Après en avoir délibéré,

Considérant qu'il résulte de l'instruction et notamment du rapport d'expertise, qu'en cours d'accouchement au CHR de RENNES, une épisiotomie a été pratiquée le 5 février 1978 sur la personne de Mme XXX par une sage-femme qui en a effectué ensuite la suture ; que le sphincter externe de l'anus s'est trouvé lésé et non ou mal reconstitué, que Mme XXX en a subi des conséquences qui subsistent ;

Considérant que, dans le cas d'espèce, le non-appel à un médecin pour la réparation de l'épisiotomie a constitué une faute qui engage la responsabilité du Centre Hospitalier de RENNES ;

Considérant que dans les circonstances de l'affaire et compte tenu de la nécessité d'une nouvelle intervention chirurgicale réparatrice annoncée par Mme XXX il y a lieu d'ordonner une nouvelle expertise sur l'étendue du préjudice subi par l'intéressée ;

Considérant qu'en l'état du dossier, le Tribunal dispose des éléments suffisants pour allouer à Mme XXX une provision de 30.000 F ;

Considérant que les frais de la première expertise doivent être mis à la charge du CHR de RENNES dont la responsabilité a été reconnue ;

Considérant qu'il y a lieu de surseoir à statuer par la CPAM d'Ille-et-Vilaine jusqu'à l'évaluation du préjudice sur la demande présentée par Mme XXX ;

DECIDE

ARTICLE 1er - Le Centre Hospitalier Régional de RENNES est déclaré responsable des suites de l'épisiotomie pratiquée le 5 février 1978 sur la personne de Mme XXX.

ARTICLE 2 - Avant dire droit sur le préjudice, une expertise est ordonnée qui sera effectuée par M. le Docteur Jean HOUSSET, 18 rue de la Chalotais à RENNES.

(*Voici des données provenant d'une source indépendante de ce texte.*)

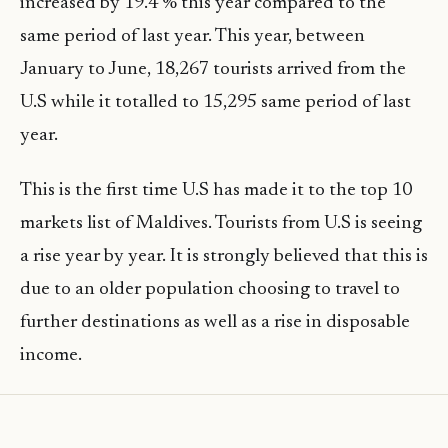
increased by 19.4 % this year compared to the
same period of last year. This year, between
January to June, 18,267 tourists arrived from the
U.S while it totalled to 15,295 same period of last
year.
This is the first time U.S has made it to the top 10
markets list of Maldives. Tourists from U.S is seeing
a rise year by year. It is strongly believed that this is
due to an older population choosing to travel to
further destinations as well as a rise in disposable
income.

ARTICLE 3 - L'expert, serment préalablement prêté par écrit, aura pour mission

ARTICLE 4 - L'expertise aura lieu dans les conditions prévues par les articles R.123 et suivants du code des tribunaux administratifs. Les parties à convoquer sont Mme , XXX, le CHR de RENNES et la CPAM d'Ille-et-Vilaine. Le rapport sera déposé en cinq exemplaires au greffe du tribunal administratif dans un délai qui dépendra de la possibilité d'appréciation de l'état de Mme XXX à la suite de l'opération chirurgicale qu'elle doit subir. Si le rapport ne pouvait être déposé dans le délai de six mois, l'expert en rendra compte au Tribunal.

ARTICLE 5 - Le C.H.R. de RENNES versera à Mme XXX une indemnité de trente mille francs (30.000 F) titre de provision.

ARTICLE 6 - Les frais de la première expertise taxés par ordonnance du 17 juillet 1981 sont mis à la charge du CHR de RENNES.

ARTICLE 7 - Expédition du présent jugement sera notifiée à Mme XXX, au C.H.R. de RENNES, à la C.P.A.M. d'Ille-et-Vilaine et à l'expert.

Délibéré dans la séance du 3 Mars 1982,

où siégeaient

Prononcé en audience publique à RENNES, le 24 Mars 1982.